* [Your goal]: Would it be possible to copy exactly the lines from the one containing "KeyClack (566, 1186)" to the end of the entries, including both and nothing else?

* [Data under study]:
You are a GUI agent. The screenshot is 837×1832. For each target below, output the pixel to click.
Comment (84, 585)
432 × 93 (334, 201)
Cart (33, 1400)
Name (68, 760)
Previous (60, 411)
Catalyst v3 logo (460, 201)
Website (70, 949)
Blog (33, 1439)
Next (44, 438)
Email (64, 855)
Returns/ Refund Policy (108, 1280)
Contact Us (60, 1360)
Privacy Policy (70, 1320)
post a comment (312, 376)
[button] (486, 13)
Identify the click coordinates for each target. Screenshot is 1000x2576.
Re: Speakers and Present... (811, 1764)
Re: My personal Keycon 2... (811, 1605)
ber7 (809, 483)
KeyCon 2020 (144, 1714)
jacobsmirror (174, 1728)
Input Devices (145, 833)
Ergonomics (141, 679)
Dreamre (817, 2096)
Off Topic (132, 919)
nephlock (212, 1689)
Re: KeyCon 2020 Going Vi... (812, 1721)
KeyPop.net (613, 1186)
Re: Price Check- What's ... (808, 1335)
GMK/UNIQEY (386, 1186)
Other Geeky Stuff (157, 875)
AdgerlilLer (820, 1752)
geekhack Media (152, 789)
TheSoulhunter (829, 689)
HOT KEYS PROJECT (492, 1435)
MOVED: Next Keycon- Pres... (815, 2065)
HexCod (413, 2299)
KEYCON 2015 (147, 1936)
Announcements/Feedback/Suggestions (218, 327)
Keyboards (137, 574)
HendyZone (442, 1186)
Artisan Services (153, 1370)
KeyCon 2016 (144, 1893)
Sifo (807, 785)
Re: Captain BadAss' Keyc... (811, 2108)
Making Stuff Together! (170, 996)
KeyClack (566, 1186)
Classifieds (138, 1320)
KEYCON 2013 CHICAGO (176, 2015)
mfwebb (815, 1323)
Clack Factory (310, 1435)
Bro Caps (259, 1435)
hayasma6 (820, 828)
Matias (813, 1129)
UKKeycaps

* [Output of the task]:
KeyClack (566, 1186)
Classifieds (138, 1320)
KEYCON 2013 CHICAGO (176, 2015)
mfwebb (815, 1323)
Clack Factory (310, 1435)
Bro Caps (259, 1435)
hayasma6 (820, 828)
Matias (813, 1129)
UKKeycaps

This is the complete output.